Proof: Case 1: $n$ is even. Then
$$
|a_1 - a_2| + |a_2 - a_3| + \ldots + |a_{n - 1} - a_n| + |a_n - a_1| \\
\underset{(1)}{\le} \sum_{k=1}^n (|a_k| + |a_{k+1}|) = 2 \sum_{k=1}^n (1 \cdot |a_k|)
\underset{(2)}{\le} 2 \sqrt{n} \sqrt{\sum_{i=1}^{n} a_i^2 } \, ,
$$
where the last step uses the Cauchy-Schwarz inequality.

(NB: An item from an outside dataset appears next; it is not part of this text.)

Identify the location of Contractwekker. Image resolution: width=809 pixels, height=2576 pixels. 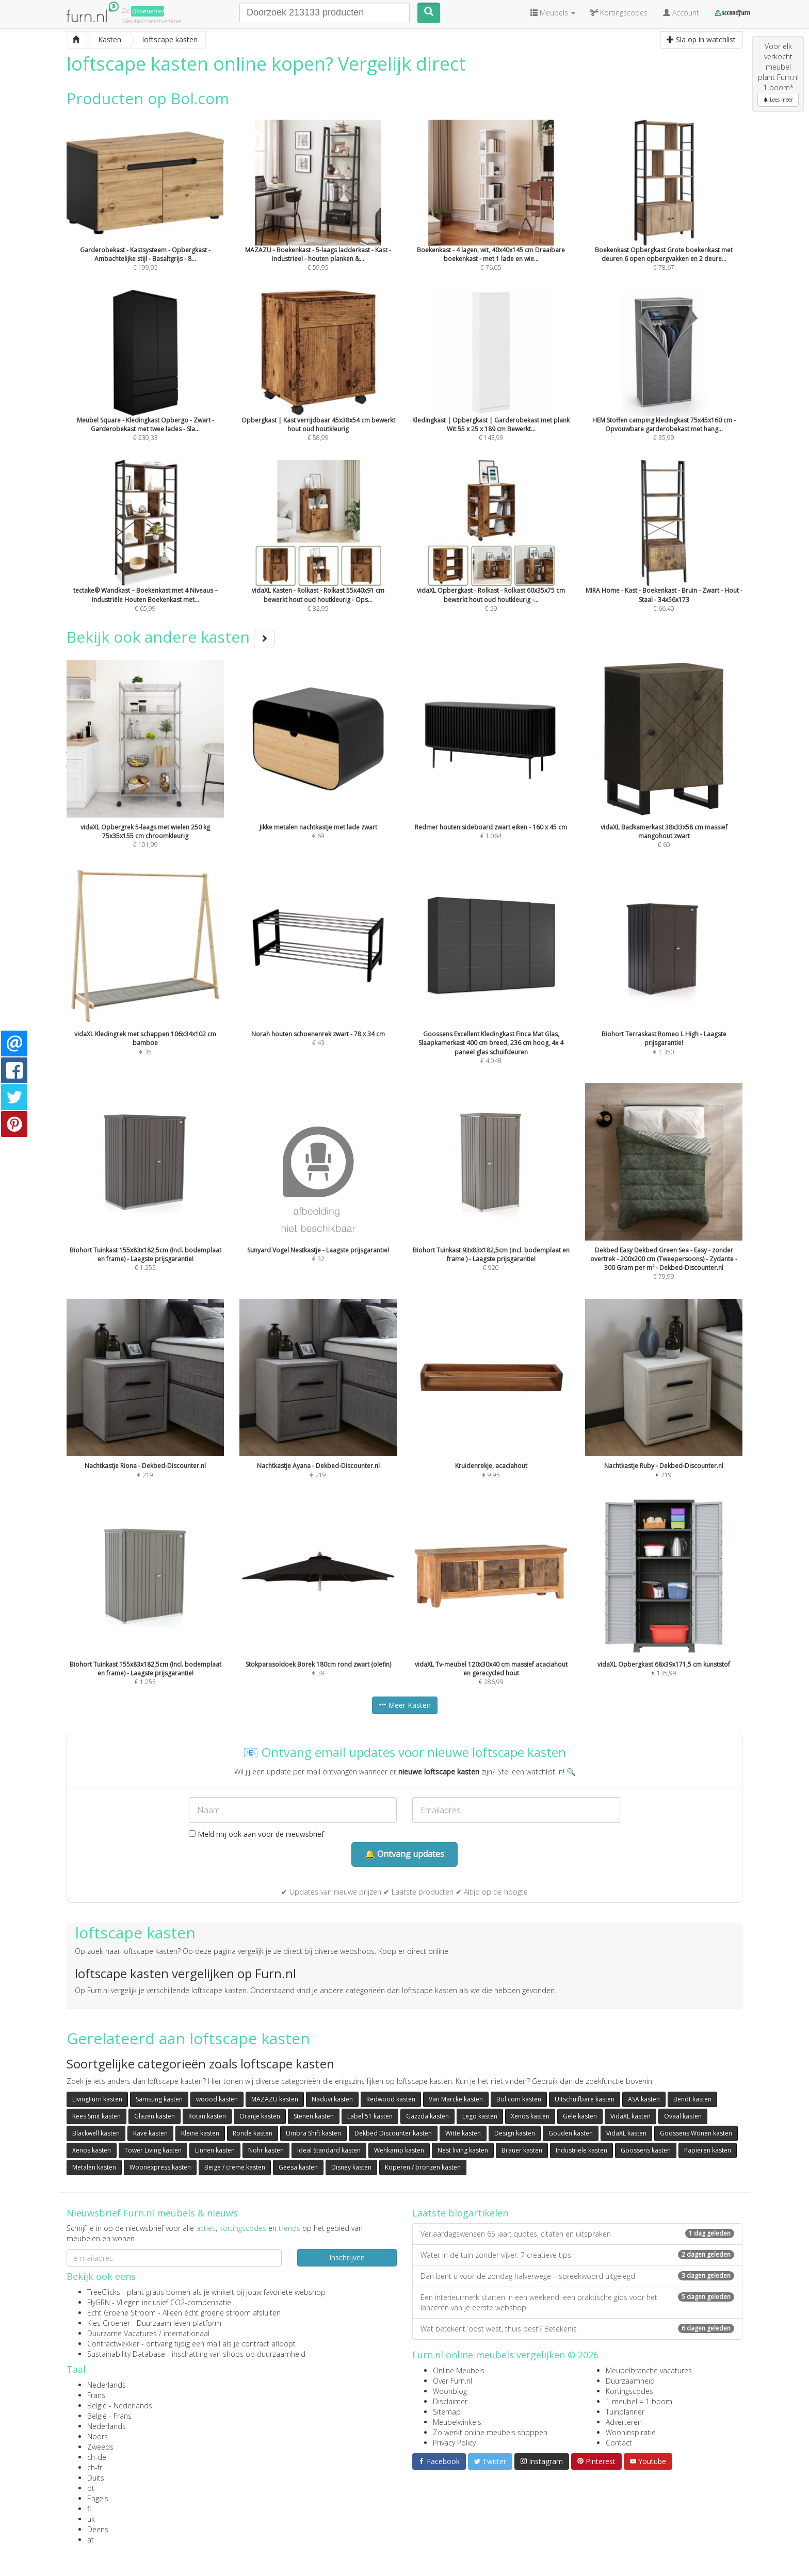
(113, 2344).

Equality holds at $(1)$ if the $a_k$ have alternating signs, and equality holds at $(2)$ if all $|a_k|$ are equal. It follows that equality holds in $(*)$ exactly if
$$
(a_1, \ldots, a_n) = (x, -x, \ldots, x, -x)
$$
for some $x \in \Bbb R$.
Case 2: $n$ is odd. There must be (at least) one index $k$ such that $a_{k-1} - a_k$ and $a_k - a_{k+1}$ have the same sign. Without loss of generality $k=n$, so that
$$
|a_{n-1} - a_n | + |a_n - a_{1}| = |a_{n-1} - a_{1}| \, .
$$
Then, using the already proven estimate for the even number $n-1$,
$$
|a_1 - a_2| + |a_2 - a_3| + \ldots + |a_{n - 1} - a_n| + |a_n - a_1| \\
= |a_1 - a_2| + |a_2 - a_3| + \ldots + |a_{n - 1} - a_1| \\
\underset{(3)}{\le} 2\sqrt{n-1} \sqrt{\sum_{i=1}^{n-1} a_i^2 }
\underset{(4)}{\le} 2\sqrt{n-1} \sqrt{\sum_{i=1}^{n} a_i^2 } \, .
$$
Equality holds at $(3)$ if $(a_1, \ldots, a_{n-1}) = (x, -x, \ldots, x, -x)$, and equality at $(4)$ holds if $a_n = 0$. It follows that equality holds in $(*)$ exactly if
$$
(a_1, \ldots, a_n) = (x, -x, \ldots, x, -x, 0)
$$
for some $x \in \Bbb R$, or a cyclic rotation thereof.